Today I found a little weird thing. A client SharePoint 2013 environment would not crawl at all. It caused the following standard error that I am sure you have all seen a million times.
“Item not crawled due to one of the following reasons: Preventive crawl rule; Specified content source hops/depth exceeded; URL has query string parameter; Required protocol handler not found; Preventive robots directive. (This item was deleted because it was excluded by a crawl rule)“
I tried everything I could think of, deleting and re-creating result sources, crawling one page, crawling not as SharePoint, removing the “robots.txt” files to name a few things. I then resorted to trawling through the “web.config” and found the following entries:
<add name=”X-Content-Type-Options” value=”nosniff” />
<add name=”X-MS-InvokeApp” value=”1; RequireReadOnly” />
HTTP Header <add name=”X-Content-Type-Options” value=”nosniff” />
Each type of file delivered from the web server has an associated MIME type (also called a “content-type and not a SharePoint Content Type either”) that describes the nature of the content (e.g. image, text, application, etc.). For compatibility reasons, Internet Explorer has a MIME-sniffing feature that will attempt to determine the content-type for each downloaded resource. In some cases, Internet Explorer reports a MIME type different than the type specified by the web server. For instance, if Internet Explorer finds HTML content in a file delivered with the HTTP response header Content-Type: text/plain, IE determines that the content should be rendered as HTML. Because of the number of legacy servers on the web (e.g. those that serve all files as text/plain) MIME-sniffing is an important compatibility feature.
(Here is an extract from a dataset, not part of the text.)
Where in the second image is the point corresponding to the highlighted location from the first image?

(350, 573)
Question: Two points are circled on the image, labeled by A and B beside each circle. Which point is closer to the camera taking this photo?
Unfortunately, MIME-sniffing also can lead to security problems for servers hosting untrusted content. Consider, for instance, the case of a picture-sharing web service which hosts pictures uploaded by anonymous users. An attacker could upload a specially crafted JPEG file that contained script content, and then send a link to the file to unsuspecting victims. When the victims visited the server, the malicious file would be downloaded, the script would be detected, and it would run in the context of the picture-sharing site. This script could then steal the victim’s cookies, generate a phony page, etc.
HTTP Header <add name=”X-MS-InvokeApp” value=”1; RequireReadOnly” />
The “DirectInvoke” feature in Internet Explorer enables applications to register their MIME Types for direct invocation from a URL. When Internet Explorer encounters a file type that it doesn’t handle natively, it can use a handler application, rather than downloading the file. Using “DirectInvoke“, handler applications have control over how their files are downloaded and enables smart techniques specific to the application’s requirements. Microsoft Office maintains a local cache of documents on a user’s machine. When a user attempts to download an Office document in Windows Internet Explorer, “DirectInvoke” calls Office using the target URL, rather than downloading the file. Office checks its cache and only downloads the file if it isn’t already in the cache. This behavior can provide significant bandwidth savings, especially when handling large, media-rich documents.
When the “web.config” is set to “1;RequireReadOnly“, then the server is requesting that a “DirectInvoke” configured application be used and requires that the file opens in read-only mode.
For this environment I removed the two lines and the crawl worked. I need to do some further investigation but right now this worked perfectly. The security and functionality impact for the “default” zone crawl in my mind are negligible, for the external side I would not remove these at all. I will post updates once I have more detail but for now, this has done the trick. More to come 🙂